##### Available records #####

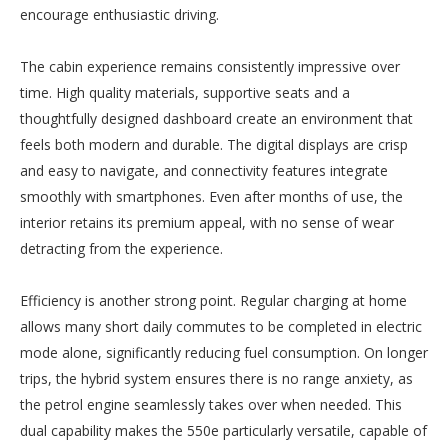
encourage enthusiastic driving.
The cabin experience remains consistently impressive over
time. High quality materials, supportive seats and a
thoughtfully designed dashboard create an environment that
feels both modern and durable. The digital displays are crisp
and easy to navigate, and connectivity features integrate
smoothly with smartphones. Even after months of use, the
interior retains its premium appeal, with no sense of wear
detracting from the experience.
Efficiency is another strong point. Regular charging at home
allows many short daily commutes to be completed in electric
mode alone, significantly reducing fuel consumption. On longer
trips, the hybrid system ensures there is no range anxiety, as
the petrol engine seamlessly takes over when needed. This
dual capability makes the 550e particularly versatile, capable of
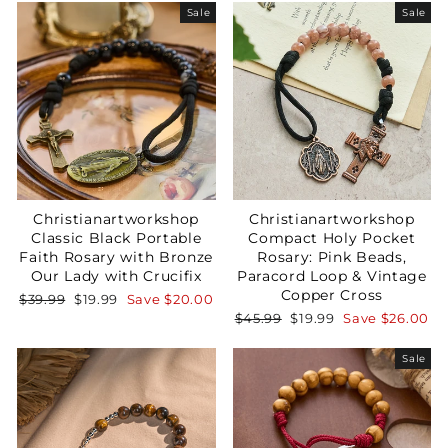
Sale
Sale
Christianartworkshop
Christianartworkshop
Classic Black Portable
Compact Holy Pocket
Faith Rosary with Bronze
Rosary: Pink Beads,
Our Lady with Crucifix
Paracord Loop & Vintage
Copper Cross
Regular
Sale
$39.99
$19.99
Save
$20.00
price
price
Regular
Sale
$45.99
$19.99
Save
$26.00
price
price
Sale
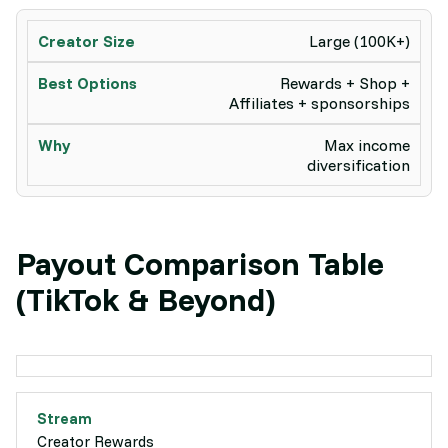
Large (100K+)
Rewards + Shop +
Affiliates + sponsorships
Max income
diversification
Payout Comparison Table
(TikTok & Beyond)
Creator Rewards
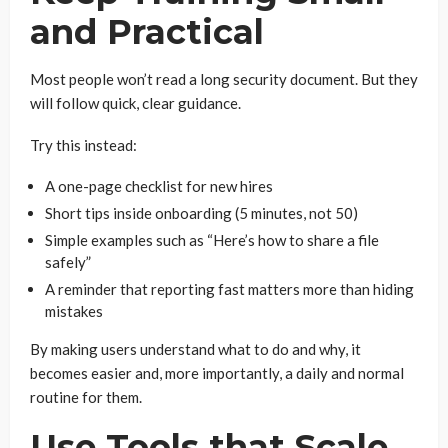
and Practical
Most people won’t read a long security document. But they
will follow quick, clear guidance.
Try this instead:
A one-page checklist for new hires
Short tips inside onboarding (5 minutes, not 50)
Simple examples such as “Here’s how to share a file
safely”
A reminder that reporting fast matters more than hiding
mistakes
By making users understand what to do and why, it
becomes easier and, more importantly, a daily and normal
routine for them.
Use Tools that Scale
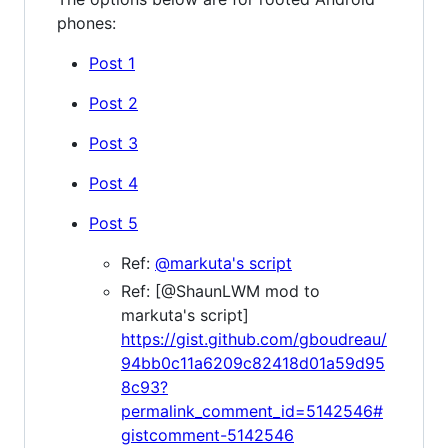
phones:
Post 1
Post 2
Post 3
Post 4
Post 5
Ref:
@markuta's script
Ref: [@ShaunLWM mod to
markuta's script]
https://gist.github.com/gboudreau/
94bb0c11a6209c82418d01a59d95
8c93?
permalink_comment_id=5142546#
gistcomment-5142546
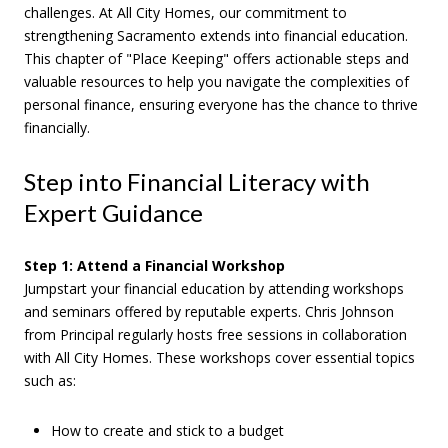
challenges. At All City Homes, our commitment to
strengthening Sacramento extends into financial education.
This chapter of "Place Keeping" offers actionable steps and
valuable resources to help you navigate the complexities of
personal finance, ensuring everyone has the chance to thrive
financially.
Step into Financial Literacy with
Expert Guidance
Step 1: Attend a Financial Workshop
Jumpstart your financial education by attending workshops
and seminars offered by reputable experts. Chris Johnson
from Principal regularly hosts free sessions in collaboration
with All City Homes. These workshops cover essential topics
such as:
How to create and stick to a budget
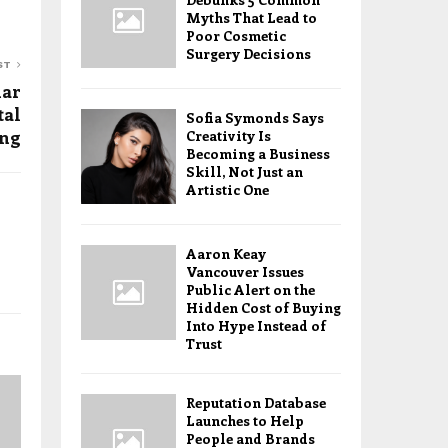
Myths That Lead to
Poor Cosmetic
Surgery Decisions
ST
mar
tal
Sofia Symonds Says
ing
Creativity Is
Becoming a Business
Skill, Not Just an
Artistic One
Aaron Keay
Vancouver Issues
Public Alert on the
Hidden Cost of Buying
Into Hype Instead of
Trust
Reputation Database
Launches to Help
People and Brands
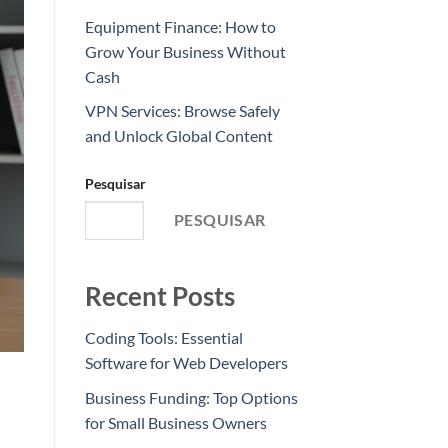
Equipment Finance: How to
Grow Your Business Without
Cash
VPN Services: Browse Safely
and Unlock Global Content
Pesquisar
PESQUISAR
Recent Posts
Coding Tools: Essential
Software for Web Developers
Business Funding: Top Options
for Small Business Owners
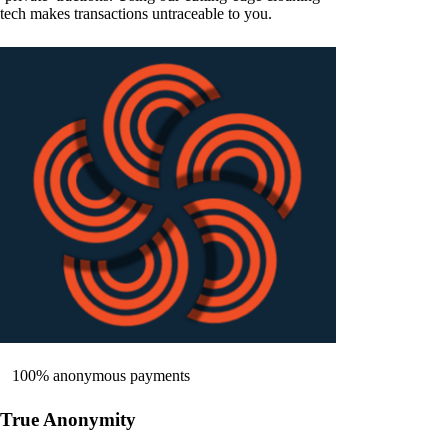
tech makes transactions untraceable to you.
100% anonymous payments
True Anonymity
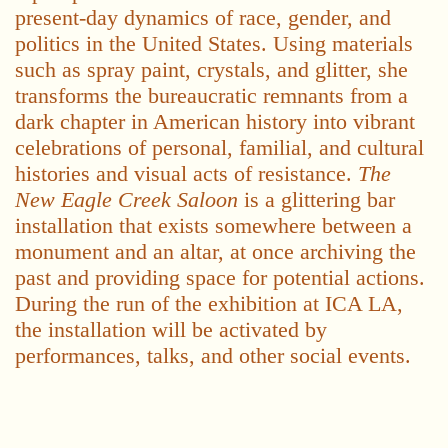
present-day dynamics of race, gender, and
politics in the United States. Using materials
such as spray paint, crystals, and glitter, she
transforms the bureaucratic remnants from a
dark chapter in American history into vibrant
celebrations of personal, familial, and cultural
histories and visual acts of resistance.
The
New Eagle Creek Saloon
is a glittering bar
installation that exists somewhere between a
monument and an altar, at once archiving the
past and providing space for potential actions.
During the run of the exhibition at ICA LA,
the installation will be activated by
performances, talks, and other social events.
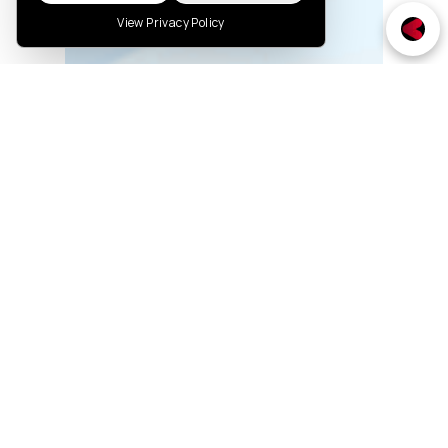
View Privacy Policy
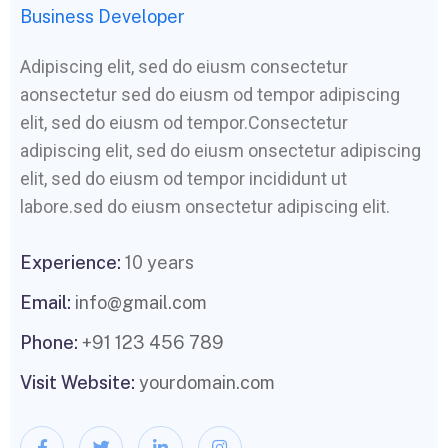
Business Developer
Adipiscing elit, sed do eiusm consectetur
aonsectetur sed do eiusm od tempor adipiscing
elit, sed do eiusm od tempor.Consectetur
adipiscing elit, sed do eiusm onsectetur adipiscing
elit, sed do eiusm od tempor incididunt ut
labore.sed do eiusm onsectetur adipiscing elit.
Experience:
10 years
Email:
info@gmail.com
Phone:
+91 123 456 789
Visit Website:
yourdomain.com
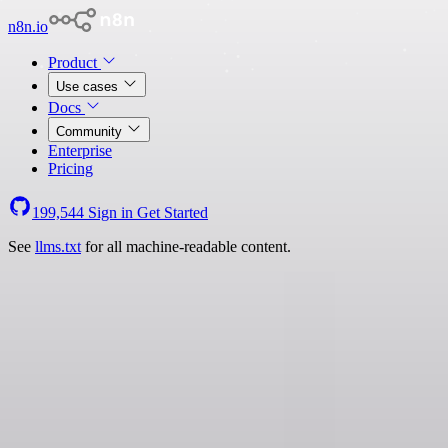
n8n.io
Product
Use cases
Docs
Community
Enterprise
Pricing
199,544
Sign in
Get Started
See
llms.txt
for all machine-readable content.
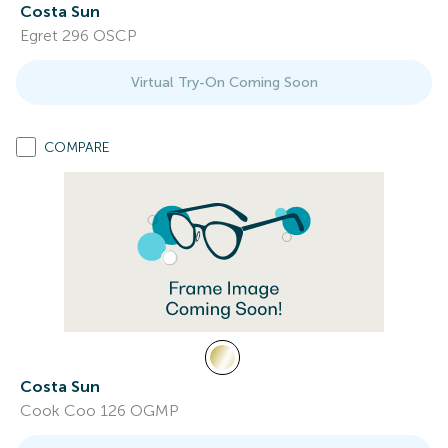
Costa Sun
Egret 296 OSCP
Virtual Try-On Coming Soon
COMPARE
Costa Sun
Cook Coo 126 OGMP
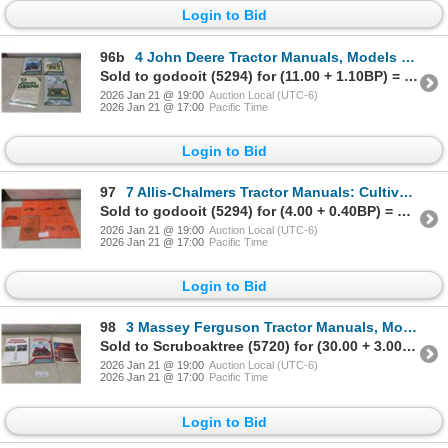
Login to Bid
96b
4 John Deere Tractor Manuals, Models JD-201, 202, 203 & 62, Factory Sealed
Sold to godooit (5294) for (11.00 + 1.10BP) = 12.10
2026 Jan 21 @ 19:00
Auction Local (UTC-6)
2026 Jan 21 @ 17:00
Pacific Time
Login to Bid
97
7 Allis-Chalmers Tractor Manuals: Cultivators, 4-Bottom Moldboard Plow
Sold to godooit (5294) for (4.00 + 0.40BP) = 4.40
2026 Jan 21 @ 19:00
Auction Local (UTC-6)
2026 Jan 21 @ 17:00
Pacific Time
Login to Bid
98
3 Massey Ferguson Tractor Manuals, Models MF 202, MF 135, TE, TEA, TEF, TEH, TED20
Sold to Scruboaktree (5720) for (30.00 + 3.00BP) = 33.00
2026 Jan 21 @ 19:00
Auction Local (UTC-6)
2026 Jan 21 @ 17:00
Pacific Time
Login to Bid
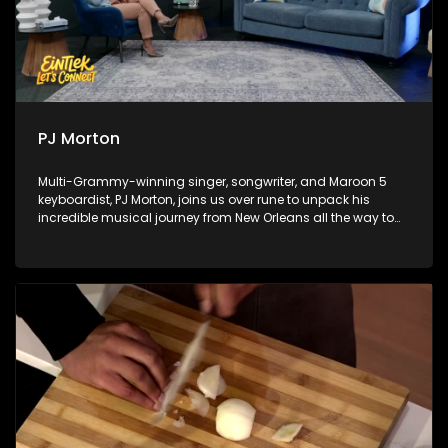
PJ Morton
Multi-Grammy-winning singer, songwriter, and Maroon 5
keyboardist, PJ Morton, joins us over rune to unpack his
incredible musical journey from New Orleans all the way to
Africa. Next, sports analyst Chuck Songo gives a
comprehensive World Cup review, breaking down the major
highlights, tactics, and big talking points from the 2026 FIFA
World Cup. Finally, we take you behind the scenes of a
groundbreaking musical collision with an exclusive look at
the Red Bull Symphonic.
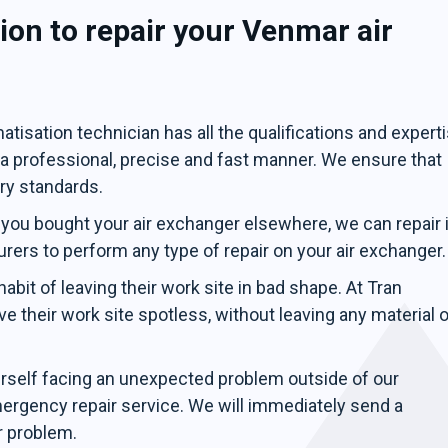
on to repair your Venmar air
tisation technician has all the qualifications and expert
n a professional, precise and fast manner. We ensure that
try standards.
 you bought your air exchanger elsewhere, we can repair i
urers to perform any type of repair on your air exchanger.
bit of leaving their work site in bad shape. At Tran
e their work site spotless, without leaving any material o
urself facing an unexpected problem outside of our
mergency repair service. We will immediately send a
r problem.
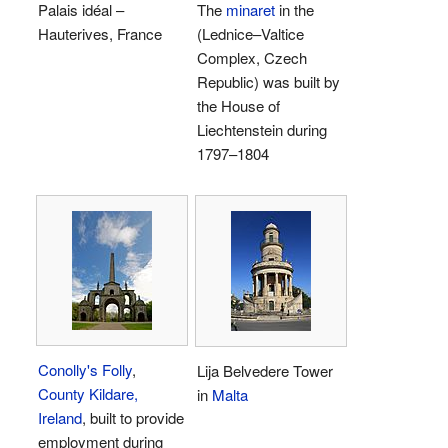
Palais idéal –
The
minaret
in the
Hauterives, France
(Lednice–Valtice
Complex, Czech
Republic) was built by
the House of
Liechtenstein during
1797–1804
Conolly's Folly
,
Lija Belvedere Tower
County Kildare,
in
Malta
Ireland
, built to provide
employment during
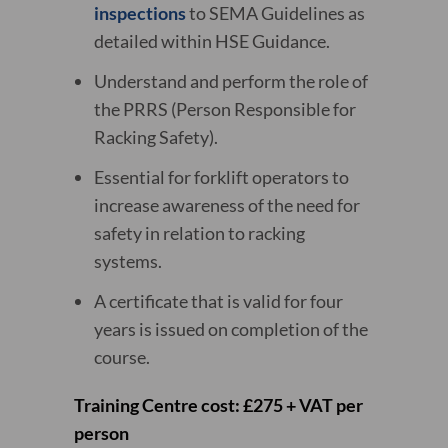
inspections
to SEMA Guidelines as
detailed within HSE Guidance.
Understand and perform the role of
the PRRS (Person Responsible for
Racking Safety).
Essential for forklift operators to
increase awareness of the need for
safety in relation to racking
systems.
A certificate that is valid for four
years is issued on completion of the
course.
Training Centre cost: £275 + VAT per
person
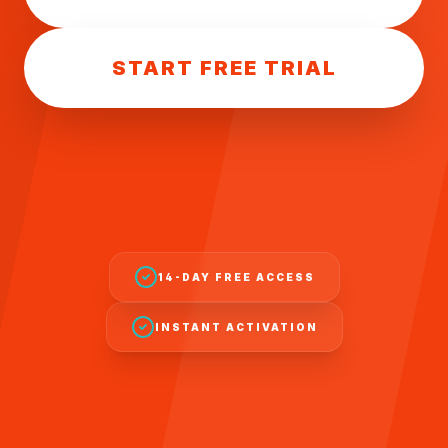
START FREE TRIAL
14-DAY FREE ACCESS
INSTANT ACTIVATION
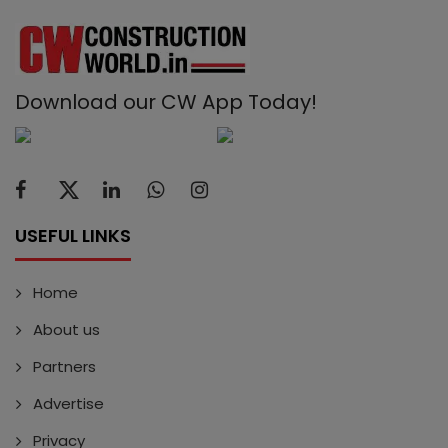
Download our CW App Today!
USEFUL LINKS
Home
About us
Partners
Advertise
Privacy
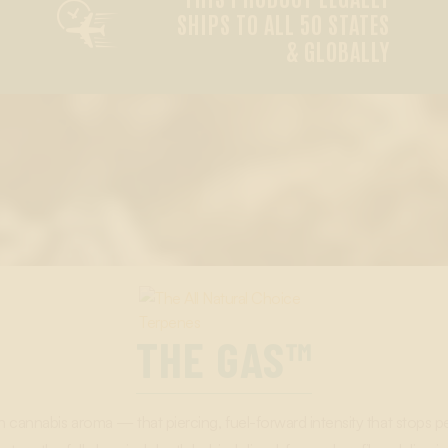

SHIPS TO ALL 50 STATES
& GLOBALLY
THE GAS™
in cannabis aroma — that piercing, fuel-forward intensity that stop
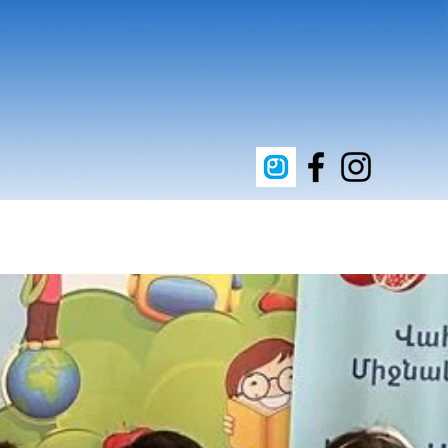
upporters
Clean Energy
Contact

#####

▶ _Work to complete_
Please tally the lines above that include the word "Models" and answer with the number by itself.

▶ _Solution for this exercise_
2